Et la question du pays où trouver protection reste un casse tête Demander l’asile en France est parfois un parcours semé d’obstacles.

Le premier reste bien entendu le règlement Dublin 2. Si à Paris les juges du tribunal administratif continuent de suspendre les réadmissions vers la Grèce, ce qui a permis à certains exilés d’obtenir la carte verte (autorisation provisoire de séjour) la préfecture continue à remettre des convocations Dublin à ceux dont les empreintes ont été prises. Et rien ne permet de garantir aux nouveaux « dublinisés » que dans trois mois la position des juges n’aura pas changé, malgré la rumeur répandue maintenant que la France n’expulse plus les exilés vers la Grèce.

Parfois la situation se complique : trois exilés qui se croyaient protégés par la convocation Dublin, preuve de leur volonté de demander l’asile, ont été arrêtés lors d’une descente hebdomadaire de police au square Villemin et ont été envoyés en rétention avec un APRF. Se rendre maintenant à la préfecture pour poursuivre la procédure est risqué car les avocats disent qu’à cause de cet APRF ils ne pourront pas obtenir grâce à un référé la suspension de la réadmission vers la Grèce. Difficile pour les exilés de comprendre ces processus juridiques complexes.

D’autres rencontrent des problèmes pour la traduction de leur cas d’asile à FTDA ou lors de leur entretien à l’OFPRA. Cet Afghan débouté deux jours après son entretien à l’OFPRA mettait en cause l’officier de protection, iranienne, qu’il estimait partiale. Il pensait aussi que faute de traducteur en dari qui lui avait été refusé, ce qu’il disait n’avait pas été correctement compris.
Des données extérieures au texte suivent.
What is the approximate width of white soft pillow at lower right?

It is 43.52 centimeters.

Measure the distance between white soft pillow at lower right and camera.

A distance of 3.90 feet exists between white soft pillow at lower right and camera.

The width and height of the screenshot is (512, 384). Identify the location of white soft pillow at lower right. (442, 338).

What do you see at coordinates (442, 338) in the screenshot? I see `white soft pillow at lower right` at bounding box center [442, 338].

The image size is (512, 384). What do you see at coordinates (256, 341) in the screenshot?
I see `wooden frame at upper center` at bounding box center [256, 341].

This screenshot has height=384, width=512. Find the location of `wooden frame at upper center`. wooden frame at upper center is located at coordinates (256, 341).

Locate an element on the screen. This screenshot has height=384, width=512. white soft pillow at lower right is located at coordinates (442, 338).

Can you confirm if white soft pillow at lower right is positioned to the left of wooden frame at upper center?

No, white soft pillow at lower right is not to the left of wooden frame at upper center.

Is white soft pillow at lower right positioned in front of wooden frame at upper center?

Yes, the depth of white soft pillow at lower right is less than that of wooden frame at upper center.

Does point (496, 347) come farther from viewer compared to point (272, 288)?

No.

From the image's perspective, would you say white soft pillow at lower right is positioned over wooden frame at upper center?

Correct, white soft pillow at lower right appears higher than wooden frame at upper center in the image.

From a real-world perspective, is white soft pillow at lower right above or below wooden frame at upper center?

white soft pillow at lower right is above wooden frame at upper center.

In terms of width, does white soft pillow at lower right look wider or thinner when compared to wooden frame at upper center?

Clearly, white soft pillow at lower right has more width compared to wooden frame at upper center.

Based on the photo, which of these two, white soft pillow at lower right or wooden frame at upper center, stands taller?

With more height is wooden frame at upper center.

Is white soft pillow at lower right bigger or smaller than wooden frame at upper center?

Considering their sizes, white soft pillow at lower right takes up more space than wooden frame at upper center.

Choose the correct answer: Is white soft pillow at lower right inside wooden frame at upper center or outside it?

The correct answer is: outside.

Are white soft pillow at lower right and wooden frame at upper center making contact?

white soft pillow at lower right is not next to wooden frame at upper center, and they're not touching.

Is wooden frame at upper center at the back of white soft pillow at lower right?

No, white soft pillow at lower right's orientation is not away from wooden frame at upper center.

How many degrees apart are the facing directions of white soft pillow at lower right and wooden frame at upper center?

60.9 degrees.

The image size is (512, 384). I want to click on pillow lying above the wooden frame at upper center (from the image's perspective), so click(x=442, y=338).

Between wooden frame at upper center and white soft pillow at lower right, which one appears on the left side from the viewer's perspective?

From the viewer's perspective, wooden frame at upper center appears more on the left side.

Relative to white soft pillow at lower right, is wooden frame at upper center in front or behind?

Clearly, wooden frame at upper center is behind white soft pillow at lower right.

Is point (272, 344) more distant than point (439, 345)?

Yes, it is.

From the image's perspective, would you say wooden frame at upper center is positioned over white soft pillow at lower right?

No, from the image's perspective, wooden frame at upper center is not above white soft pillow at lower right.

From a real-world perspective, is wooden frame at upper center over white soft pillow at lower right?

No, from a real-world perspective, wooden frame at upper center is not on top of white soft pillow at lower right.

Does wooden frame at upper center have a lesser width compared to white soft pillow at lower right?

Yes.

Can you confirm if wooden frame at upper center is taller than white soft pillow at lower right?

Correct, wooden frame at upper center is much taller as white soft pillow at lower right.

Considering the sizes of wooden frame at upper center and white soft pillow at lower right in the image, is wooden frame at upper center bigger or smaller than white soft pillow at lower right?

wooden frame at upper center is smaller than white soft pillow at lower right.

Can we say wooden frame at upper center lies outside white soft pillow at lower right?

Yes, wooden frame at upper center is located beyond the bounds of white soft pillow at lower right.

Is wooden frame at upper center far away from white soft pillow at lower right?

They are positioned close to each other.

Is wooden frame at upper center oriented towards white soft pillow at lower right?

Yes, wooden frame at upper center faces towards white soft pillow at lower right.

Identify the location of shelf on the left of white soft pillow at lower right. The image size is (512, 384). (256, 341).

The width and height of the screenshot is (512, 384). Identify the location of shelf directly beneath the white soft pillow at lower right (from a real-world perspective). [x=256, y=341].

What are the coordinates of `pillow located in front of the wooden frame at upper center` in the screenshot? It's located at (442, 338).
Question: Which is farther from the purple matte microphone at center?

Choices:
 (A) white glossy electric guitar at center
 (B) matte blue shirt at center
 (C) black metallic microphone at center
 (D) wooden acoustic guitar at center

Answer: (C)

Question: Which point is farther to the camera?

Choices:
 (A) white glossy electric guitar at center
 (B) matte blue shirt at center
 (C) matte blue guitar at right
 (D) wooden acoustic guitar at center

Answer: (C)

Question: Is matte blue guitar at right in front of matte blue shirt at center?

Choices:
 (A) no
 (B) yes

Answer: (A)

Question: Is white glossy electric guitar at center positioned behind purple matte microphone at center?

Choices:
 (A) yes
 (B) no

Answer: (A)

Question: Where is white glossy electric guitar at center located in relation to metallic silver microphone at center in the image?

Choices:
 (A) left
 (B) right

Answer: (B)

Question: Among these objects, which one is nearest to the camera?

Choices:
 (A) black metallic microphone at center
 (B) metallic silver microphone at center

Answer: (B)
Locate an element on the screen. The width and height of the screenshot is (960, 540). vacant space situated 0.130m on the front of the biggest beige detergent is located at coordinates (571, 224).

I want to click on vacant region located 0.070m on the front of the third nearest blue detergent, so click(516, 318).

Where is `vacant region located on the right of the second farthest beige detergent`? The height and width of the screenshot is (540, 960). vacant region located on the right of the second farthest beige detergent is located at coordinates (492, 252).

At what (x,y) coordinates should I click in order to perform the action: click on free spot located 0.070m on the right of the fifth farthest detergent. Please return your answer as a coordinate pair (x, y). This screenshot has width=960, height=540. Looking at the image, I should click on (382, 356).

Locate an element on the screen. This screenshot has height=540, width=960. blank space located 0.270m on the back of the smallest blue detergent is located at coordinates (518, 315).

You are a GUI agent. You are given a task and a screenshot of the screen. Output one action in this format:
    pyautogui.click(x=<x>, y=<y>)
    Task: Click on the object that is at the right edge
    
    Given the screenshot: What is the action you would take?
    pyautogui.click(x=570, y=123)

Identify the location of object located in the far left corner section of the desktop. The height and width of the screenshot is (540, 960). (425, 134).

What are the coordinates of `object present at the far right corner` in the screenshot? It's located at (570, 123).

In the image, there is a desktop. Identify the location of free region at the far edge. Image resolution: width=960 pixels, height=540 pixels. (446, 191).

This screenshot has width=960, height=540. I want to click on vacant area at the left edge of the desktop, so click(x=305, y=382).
La situation dans d’autres pays n’est pas non plus satisfaisante pour les exilés. Certains rencontrés durant ce mois d’août venaient d’Italie après une demande d’asile là-bas. S’il y est peut-être plus facile d’obtenir un permis de séjour ou l’asile, les conditions de vie des réfugiés n’y sont guère brillantes.

Reste alors l’espoir d’être accepté dans les pays scandinaves ou en Angleterre. Certains continuent aussi à rêver du Canada.

Quelques uns enfin décident de repartir avec l’aide de l’OFII et de l’OMI. Mais cet Afghan dont les frères ont été arrêtés comme talibans et qui souhaitait rentrer en étant protégé d’une arrestation, n’obtiendra certainement pas cette protection du HCR.